You’d be forgiven for not knowing what it is, but the York People’s Assembly is the newly formed local section of the national People’s Assembly Against Austerity, a movement launched on June 22nd in London when over 4,000 delegates from across the UK (including a few from our very own University of York) gathered to end the sectarianism that has dogged the anti-austerity current in Britain since it began – and start, at long last, a coordinated attempt to shift not only the debate on fiscal austerity, but to stop and reverse the cuts altogether.
It was in this spirit that the launch of the York section of the movement kicked off this week, when nearly 50 local activists got together at the rather progressive venue of the Friends Meeting House to discuss how exactly to fight the neoliberal scourge of Osbornomics from the grassroots. And it was refreshing, even for the worn-out veterans among the ranks.
For a start, it looked different to your average lefty get-together. Not just because the average age was under 40. It was young, and fairly diverse, and would have been even bigger and more youthful had not all the uni students fled home for the summer (you class traitors, you).
It wasn’t just the usual suspects attending either – i.e. members of the 57-varieties of British socialist parties – although there was a fair sprinkling. There were union reps, college students, NHS campaigners, the unemployed, and more encouragingly, ordinary people who just fancied tackling the pro-cuts consensus. A coalition, if you like – just not one you’ll see running the country any time soon. Though we can hope.
Feedback from those who trekked down to the national People’s Assembly conference was mixed, but positive on the whole, with most seeing it as a springboard (dotted with rising red stars like Owen Jones and Mark Steel) for broader and more localised action. And York is already leading the way nationally in terms of how organised its group is, according to co-organiser Graham Martin.
Gone was the old language of the left. College students and nurses generally have little time for being called comrade or brother/sister (though personally I’m quite fond of the terms). Instead, and despite minor debates and deviations, the overall theme was one of actually doing stuff – petitioning, door-knocking, rallying, flash-mobbing and even, whisper it, striking. The full activist tool-kit.
That’s what will be needed to tackle the barrage of further cuts and privatisations coming our way – the sell-off of Royal Mail, the East Coast mainline and even the student loan book, the benefit cap, the bedroom tax, NHS dismantlement by stealth, public sector lay-offs and union-bashing on an industrial scale. Among many other attacks, of course.
Yet in the face of all this, there’s plenty of resistance planned. In York, the petition to stop those hit by the bedroom tax being evicted over arrears is nearing the 1000 signatures required to force a debate. The Tory Conference in Manchester this September should see thousands march in the birthplace of the NHS against the so-called health ‘reforms’. November 5th – Bonfire Night – holds more exciting scenes as direct action takes place nationally on an unprecedented scale.

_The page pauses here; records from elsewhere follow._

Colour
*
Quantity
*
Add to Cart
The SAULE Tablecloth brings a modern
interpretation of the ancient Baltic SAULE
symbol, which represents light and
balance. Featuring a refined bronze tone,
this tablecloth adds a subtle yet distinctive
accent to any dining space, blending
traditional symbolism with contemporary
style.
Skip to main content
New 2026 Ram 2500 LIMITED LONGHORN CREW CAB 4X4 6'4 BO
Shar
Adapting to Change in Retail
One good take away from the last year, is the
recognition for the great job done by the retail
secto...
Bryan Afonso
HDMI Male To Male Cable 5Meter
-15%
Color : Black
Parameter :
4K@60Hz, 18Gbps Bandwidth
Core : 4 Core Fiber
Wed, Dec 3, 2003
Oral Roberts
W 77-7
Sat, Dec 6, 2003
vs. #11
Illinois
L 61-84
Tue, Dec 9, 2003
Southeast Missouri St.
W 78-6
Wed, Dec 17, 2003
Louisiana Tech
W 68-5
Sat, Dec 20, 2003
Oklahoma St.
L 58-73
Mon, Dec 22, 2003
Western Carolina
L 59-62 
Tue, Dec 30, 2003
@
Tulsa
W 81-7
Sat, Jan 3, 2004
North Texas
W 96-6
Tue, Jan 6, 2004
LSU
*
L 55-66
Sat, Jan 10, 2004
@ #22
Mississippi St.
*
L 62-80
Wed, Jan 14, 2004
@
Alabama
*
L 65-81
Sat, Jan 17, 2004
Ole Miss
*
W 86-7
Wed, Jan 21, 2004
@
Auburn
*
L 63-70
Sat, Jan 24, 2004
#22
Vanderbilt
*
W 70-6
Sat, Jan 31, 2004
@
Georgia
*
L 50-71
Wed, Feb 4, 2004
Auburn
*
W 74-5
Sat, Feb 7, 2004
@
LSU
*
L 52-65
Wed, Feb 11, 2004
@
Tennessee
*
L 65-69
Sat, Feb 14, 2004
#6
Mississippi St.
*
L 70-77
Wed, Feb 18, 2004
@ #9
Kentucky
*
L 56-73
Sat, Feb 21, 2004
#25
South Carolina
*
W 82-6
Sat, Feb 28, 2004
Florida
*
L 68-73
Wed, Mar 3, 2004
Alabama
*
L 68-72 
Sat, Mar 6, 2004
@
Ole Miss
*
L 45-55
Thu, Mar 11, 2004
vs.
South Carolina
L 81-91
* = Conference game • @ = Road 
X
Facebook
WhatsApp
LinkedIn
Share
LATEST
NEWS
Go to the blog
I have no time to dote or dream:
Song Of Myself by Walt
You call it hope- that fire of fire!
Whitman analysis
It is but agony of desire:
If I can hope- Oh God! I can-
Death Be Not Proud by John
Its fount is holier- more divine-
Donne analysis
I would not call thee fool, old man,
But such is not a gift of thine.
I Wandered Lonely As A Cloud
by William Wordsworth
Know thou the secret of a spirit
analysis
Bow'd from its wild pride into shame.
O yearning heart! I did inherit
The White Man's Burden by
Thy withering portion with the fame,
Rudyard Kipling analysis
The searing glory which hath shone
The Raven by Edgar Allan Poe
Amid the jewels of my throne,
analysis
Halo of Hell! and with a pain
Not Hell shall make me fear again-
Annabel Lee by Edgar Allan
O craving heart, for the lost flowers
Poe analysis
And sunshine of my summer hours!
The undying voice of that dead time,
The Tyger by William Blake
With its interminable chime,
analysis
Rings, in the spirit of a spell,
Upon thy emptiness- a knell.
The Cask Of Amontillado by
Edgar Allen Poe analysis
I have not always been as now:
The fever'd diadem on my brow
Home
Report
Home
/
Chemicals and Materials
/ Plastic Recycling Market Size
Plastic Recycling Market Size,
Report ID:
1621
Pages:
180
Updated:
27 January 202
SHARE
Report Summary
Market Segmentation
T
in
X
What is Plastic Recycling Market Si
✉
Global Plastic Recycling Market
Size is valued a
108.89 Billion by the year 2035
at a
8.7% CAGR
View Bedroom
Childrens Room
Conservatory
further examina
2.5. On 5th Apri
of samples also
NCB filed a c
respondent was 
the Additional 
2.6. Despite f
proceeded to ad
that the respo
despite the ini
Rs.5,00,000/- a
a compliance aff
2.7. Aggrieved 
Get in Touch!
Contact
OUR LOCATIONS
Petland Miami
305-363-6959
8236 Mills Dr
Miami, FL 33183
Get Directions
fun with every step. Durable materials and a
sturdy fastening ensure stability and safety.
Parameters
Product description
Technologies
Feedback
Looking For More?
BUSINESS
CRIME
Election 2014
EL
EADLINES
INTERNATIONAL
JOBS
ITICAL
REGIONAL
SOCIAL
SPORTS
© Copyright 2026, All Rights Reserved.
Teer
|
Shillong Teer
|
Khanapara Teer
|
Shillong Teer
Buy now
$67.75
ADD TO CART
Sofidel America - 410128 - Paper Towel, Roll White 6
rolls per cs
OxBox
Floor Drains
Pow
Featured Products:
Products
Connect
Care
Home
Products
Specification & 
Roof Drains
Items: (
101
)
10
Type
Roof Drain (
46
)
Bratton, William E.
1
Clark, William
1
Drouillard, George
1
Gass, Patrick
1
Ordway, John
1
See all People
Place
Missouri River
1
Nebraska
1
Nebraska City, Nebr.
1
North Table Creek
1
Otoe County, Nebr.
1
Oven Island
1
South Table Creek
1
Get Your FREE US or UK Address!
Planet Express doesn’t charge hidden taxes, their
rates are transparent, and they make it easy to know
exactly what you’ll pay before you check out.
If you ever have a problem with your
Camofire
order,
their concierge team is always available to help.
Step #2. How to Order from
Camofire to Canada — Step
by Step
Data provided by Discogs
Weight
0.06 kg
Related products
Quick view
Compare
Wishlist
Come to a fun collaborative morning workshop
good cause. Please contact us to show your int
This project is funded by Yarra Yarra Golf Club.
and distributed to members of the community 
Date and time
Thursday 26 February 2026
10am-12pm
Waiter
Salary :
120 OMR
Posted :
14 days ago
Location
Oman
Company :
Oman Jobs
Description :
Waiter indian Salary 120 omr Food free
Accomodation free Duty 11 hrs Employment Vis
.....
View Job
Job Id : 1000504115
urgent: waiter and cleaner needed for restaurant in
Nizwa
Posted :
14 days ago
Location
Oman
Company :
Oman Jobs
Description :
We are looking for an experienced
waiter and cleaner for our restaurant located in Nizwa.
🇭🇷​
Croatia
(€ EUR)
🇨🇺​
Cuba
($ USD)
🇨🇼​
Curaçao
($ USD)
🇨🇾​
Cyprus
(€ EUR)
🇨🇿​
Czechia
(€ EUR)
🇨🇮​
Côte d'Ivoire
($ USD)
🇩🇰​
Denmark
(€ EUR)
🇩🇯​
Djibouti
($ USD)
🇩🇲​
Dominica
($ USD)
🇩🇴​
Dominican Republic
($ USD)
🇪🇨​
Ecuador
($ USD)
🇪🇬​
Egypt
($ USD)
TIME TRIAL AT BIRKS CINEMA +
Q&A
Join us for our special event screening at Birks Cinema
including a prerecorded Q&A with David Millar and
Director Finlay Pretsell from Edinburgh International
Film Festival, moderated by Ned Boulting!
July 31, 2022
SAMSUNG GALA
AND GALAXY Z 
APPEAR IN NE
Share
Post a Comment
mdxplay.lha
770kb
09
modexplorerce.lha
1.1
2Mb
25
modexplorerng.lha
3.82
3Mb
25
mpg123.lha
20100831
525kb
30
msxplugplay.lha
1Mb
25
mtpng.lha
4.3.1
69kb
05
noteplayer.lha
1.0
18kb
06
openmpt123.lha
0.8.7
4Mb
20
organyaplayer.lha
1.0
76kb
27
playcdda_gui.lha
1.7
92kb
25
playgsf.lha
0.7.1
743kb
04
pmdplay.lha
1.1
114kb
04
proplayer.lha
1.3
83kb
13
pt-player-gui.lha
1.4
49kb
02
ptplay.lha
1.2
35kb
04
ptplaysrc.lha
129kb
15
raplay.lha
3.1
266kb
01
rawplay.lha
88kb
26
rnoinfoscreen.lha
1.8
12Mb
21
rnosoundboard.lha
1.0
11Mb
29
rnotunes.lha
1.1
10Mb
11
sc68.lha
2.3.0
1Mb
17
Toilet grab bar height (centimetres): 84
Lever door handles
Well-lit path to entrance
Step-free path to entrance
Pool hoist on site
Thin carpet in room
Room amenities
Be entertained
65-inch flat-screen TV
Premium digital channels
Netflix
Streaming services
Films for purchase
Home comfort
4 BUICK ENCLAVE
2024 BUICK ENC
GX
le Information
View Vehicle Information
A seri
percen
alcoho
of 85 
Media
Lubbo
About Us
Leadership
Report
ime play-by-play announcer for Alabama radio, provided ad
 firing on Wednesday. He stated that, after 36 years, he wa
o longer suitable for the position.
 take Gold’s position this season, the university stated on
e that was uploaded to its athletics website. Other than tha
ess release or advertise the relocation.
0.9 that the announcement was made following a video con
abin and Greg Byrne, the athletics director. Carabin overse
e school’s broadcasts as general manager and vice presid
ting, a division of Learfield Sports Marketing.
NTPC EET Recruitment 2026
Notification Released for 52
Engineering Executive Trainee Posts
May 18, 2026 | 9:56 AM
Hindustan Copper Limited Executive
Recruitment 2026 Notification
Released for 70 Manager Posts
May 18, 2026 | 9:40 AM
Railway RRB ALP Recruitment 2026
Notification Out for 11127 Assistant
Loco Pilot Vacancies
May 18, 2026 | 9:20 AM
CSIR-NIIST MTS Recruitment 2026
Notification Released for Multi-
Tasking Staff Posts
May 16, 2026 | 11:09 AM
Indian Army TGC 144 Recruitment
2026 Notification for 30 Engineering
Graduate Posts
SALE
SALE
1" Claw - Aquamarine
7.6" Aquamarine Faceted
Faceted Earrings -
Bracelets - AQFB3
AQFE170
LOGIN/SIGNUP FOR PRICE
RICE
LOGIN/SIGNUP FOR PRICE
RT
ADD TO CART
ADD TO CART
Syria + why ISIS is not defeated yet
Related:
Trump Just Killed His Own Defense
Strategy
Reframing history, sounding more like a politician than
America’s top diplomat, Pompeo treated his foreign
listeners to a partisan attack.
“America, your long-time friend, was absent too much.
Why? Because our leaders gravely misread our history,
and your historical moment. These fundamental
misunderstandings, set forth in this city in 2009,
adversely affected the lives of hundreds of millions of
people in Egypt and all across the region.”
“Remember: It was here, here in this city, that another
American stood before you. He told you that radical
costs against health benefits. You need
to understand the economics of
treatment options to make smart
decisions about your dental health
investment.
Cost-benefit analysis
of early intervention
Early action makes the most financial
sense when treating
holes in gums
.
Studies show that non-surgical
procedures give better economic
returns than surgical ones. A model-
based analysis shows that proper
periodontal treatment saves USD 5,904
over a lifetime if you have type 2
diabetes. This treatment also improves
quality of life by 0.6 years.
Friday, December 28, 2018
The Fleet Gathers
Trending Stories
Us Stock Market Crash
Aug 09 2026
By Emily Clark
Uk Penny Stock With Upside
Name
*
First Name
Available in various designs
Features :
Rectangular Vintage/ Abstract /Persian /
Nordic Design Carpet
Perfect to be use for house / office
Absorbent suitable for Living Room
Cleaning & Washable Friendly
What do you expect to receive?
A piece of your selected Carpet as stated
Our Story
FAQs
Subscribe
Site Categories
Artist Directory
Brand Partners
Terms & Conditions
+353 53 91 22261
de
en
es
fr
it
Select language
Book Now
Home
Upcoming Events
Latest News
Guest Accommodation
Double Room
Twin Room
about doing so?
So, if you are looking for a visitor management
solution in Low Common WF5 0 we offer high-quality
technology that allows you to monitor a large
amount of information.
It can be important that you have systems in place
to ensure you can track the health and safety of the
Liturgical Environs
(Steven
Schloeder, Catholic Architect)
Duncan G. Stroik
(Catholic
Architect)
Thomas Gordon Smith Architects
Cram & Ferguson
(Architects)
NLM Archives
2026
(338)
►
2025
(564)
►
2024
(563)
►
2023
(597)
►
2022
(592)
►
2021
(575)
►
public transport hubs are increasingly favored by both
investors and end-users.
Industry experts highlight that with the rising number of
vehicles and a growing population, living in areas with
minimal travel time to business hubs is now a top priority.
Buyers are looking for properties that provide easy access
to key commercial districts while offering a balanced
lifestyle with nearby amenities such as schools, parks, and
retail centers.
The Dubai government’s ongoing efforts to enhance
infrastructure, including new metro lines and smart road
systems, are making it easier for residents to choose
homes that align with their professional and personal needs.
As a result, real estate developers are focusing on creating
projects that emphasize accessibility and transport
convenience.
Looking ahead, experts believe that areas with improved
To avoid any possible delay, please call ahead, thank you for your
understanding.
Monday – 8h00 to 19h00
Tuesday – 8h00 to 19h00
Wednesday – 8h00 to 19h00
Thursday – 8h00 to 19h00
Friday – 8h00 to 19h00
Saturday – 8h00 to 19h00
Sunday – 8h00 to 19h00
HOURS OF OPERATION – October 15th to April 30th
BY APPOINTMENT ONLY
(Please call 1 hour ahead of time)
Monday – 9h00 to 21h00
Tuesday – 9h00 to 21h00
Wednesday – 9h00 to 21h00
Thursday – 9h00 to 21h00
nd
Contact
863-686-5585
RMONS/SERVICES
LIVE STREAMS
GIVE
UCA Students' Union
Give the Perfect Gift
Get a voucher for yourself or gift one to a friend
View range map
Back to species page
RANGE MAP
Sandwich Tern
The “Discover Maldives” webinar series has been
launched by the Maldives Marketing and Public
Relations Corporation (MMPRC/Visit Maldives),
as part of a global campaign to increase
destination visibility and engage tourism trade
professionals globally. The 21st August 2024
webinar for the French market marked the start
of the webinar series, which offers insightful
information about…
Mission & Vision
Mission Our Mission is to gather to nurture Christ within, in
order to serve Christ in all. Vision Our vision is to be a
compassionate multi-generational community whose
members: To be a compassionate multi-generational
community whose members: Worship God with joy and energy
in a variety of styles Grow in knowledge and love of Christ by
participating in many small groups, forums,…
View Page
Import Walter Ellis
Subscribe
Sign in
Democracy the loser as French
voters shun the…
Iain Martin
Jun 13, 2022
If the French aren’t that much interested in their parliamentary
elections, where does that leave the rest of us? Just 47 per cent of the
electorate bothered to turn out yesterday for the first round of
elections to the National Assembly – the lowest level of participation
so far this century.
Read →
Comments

And with teachers and civil servants on strike in coming months there’s plenty to organise around.
There’s a lot to do, little time and limited resources. And there are few mainstream allies, with Labour buying into the austerity-agenda wholesale. But perhaps at long last the left has, at least locally, come together and stopped lamenting its weakness over pints down the York Arms. It’s acquired a new vitality – and thank god, because we’re going to need it.
The next York People’s Assembly meeting is on July 29th, 7:30-9pm at Friends’ Meeting House, with an inaugural conference in October.